Discuss the role of neural and/or hormonal mechanisms in aggression.
There is a circuit of brain structures involved in aggression running form areas of the amygdala, down to the hypothalamus, and from there to the PAG. This system is organised in a hierarchical way, so aggressive responses originating from higher up in the circuit depend on the normal function of structures below. For example, aggressive responses from the amygdala rely on normal functioning of the hypothalamus and PAG. Research has shown the involvement of the limbic system in aggression but more recent research has shown involvement of the amygdala and prefrontal cortex.
Electrical stimulation of amygdala produces aggressive behaviour in both animals and humans. Wong et al found reduced amygdala size and activity in violent animals. However, other researchers have not found this and so these contradictory findings question the validity of the research. The prefrontal-cortex is thought to regulate amygdala-driven emotional responses and damage here can result in loss of control, impulsivity and immaturity. Anderson et al found that damage to the prefrontal-cortex in infancy leads to an increased risk of aggressive behaviour as adults, and the risk is greater than in people with adult onset damage. This is due to the negative influence of brain damage on social development. A real life example, Phineas Gage, was involved in an accident where a pole went through the front of his brain and this resulted in him displaying more aggressive behaviour.
Aggression occurs more often in males than females and this is usually attributed to the male sex hormone testosterone. Castration is used to make domestic animals more manageable as it reduced testosterone levels.Beeman castrated male mice and found reduced levels of aggression. He re-established normal levels of aggression by giving the mice injections of testosterone. Castration should be done before puberty, before aggressive behaviour is established. Also VomSaal found female rates that occupied spaces in the womb closest to males were the most aggressive as they were exposed to more testosterone. This supports the idea that testosterone causes aggression. It’s difficult to compare animal research to human research as humans brains are more evolved and humans live more complex lives in a complex environment. Additionally, there are ethical issues with the testing of animals for research.
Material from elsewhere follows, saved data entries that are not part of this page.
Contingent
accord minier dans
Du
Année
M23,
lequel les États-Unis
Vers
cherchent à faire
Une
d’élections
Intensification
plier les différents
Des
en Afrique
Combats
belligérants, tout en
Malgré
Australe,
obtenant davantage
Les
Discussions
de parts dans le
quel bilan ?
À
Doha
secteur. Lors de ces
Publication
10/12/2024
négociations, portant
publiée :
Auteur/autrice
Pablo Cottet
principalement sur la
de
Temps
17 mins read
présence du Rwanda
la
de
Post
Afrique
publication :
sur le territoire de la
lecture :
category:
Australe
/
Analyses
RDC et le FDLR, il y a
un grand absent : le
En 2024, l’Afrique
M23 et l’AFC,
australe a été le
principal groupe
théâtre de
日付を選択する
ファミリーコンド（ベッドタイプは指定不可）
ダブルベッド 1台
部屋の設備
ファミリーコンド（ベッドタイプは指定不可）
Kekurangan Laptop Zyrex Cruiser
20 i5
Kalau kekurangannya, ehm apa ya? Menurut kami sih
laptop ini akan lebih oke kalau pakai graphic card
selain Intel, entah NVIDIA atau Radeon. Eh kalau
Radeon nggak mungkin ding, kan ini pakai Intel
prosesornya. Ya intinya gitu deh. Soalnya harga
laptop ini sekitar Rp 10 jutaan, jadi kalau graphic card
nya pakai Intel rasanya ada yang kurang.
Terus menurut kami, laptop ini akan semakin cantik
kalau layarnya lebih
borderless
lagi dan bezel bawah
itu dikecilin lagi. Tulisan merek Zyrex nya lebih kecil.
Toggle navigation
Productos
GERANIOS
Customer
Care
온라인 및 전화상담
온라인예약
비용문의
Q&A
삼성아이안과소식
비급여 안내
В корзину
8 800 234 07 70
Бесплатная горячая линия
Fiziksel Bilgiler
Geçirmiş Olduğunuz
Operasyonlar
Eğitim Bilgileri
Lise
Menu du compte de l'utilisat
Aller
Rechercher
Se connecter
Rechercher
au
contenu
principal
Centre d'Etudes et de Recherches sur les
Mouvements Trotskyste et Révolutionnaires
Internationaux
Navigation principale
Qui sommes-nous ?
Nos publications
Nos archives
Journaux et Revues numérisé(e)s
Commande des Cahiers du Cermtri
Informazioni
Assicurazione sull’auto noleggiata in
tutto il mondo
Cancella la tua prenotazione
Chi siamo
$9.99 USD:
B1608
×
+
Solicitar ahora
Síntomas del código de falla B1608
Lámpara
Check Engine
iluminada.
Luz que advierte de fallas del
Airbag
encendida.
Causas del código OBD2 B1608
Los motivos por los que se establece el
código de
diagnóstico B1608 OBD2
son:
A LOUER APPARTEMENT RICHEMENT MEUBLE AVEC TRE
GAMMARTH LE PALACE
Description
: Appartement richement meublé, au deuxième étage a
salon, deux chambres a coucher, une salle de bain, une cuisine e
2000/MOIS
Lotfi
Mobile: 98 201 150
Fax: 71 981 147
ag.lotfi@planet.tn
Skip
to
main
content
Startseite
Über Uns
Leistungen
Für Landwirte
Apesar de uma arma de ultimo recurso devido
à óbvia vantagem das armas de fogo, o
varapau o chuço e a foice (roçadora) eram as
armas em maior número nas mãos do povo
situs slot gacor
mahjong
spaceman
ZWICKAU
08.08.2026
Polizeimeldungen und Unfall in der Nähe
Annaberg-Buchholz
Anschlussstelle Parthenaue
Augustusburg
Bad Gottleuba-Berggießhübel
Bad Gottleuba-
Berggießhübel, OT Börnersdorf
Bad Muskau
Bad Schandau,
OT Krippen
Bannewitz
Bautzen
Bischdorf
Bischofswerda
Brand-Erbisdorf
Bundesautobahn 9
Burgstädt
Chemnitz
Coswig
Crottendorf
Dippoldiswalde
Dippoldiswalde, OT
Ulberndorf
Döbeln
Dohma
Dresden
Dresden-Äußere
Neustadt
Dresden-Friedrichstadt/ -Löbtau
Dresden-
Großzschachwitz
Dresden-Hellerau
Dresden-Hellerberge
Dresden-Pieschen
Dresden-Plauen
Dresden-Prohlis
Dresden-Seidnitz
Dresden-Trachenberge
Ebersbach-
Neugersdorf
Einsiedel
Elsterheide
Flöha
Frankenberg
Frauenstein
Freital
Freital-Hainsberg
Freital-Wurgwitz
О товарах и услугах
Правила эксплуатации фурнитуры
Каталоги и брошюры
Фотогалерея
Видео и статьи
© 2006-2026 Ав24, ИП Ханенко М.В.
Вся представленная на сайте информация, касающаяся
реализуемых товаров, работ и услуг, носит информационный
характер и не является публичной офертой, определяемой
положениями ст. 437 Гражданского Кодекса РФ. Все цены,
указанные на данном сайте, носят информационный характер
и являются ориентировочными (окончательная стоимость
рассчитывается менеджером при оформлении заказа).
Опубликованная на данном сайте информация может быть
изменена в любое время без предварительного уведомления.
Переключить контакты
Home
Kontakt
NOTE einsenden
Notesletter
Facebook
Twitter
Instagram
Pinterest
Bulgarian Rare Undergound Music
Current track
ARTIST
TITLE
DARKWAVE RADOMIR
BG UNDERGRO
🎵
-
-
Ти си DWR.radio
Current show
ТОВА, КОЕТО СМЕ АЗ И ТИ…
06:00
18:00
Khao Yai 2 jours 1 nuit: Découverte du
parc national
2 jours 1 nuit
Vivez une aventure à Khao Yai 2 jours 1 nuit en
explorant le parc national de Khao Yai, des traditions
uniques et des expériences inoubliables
Dabbs et al investigated the relationship between testosterone, crime and prison behaviour and those who had committed sexual and violent crimes had the highest levels of testosterone. These prisoners were more likely to be the most confrontational prisoners. Another study Dabbs carried out was where he measured testosterone levels in female inmates and this was positively related to unprovoked violence. Other researchers have not found this which highlights the problem of operationalizing aggression. Furthermore, Pillay found that male and female athletes in high-ranked aggressive sports had higher levels of testosterone.
The problems with this research is the variability in the findings and so it’s difficult to compare the findings, and it questions the validity. Research is correlational and so cause and effect cannot be established. Also, measuring levels of aggression is unreliable as behaviour is open to interpretation. There are many other reasons for why aggression occurs other than neural and hormonal factors. This theory does not take into account environmental factors such as deinvididuation and so it could be argued that it’s a reductionist theory. In addition this type of research is socially sensitive and so it lessens the guilt and reduces responsibility for aggressive behaviour. Individuals can ‘blame’ hormone levels/ brain structures as a reason to display aggressive behaviour. Lastly, there are ethical issues of psychological and physical harm to animals during research e.g. the mice were castrated in Beeman’s study. It may be seen as morally/ethically wrong.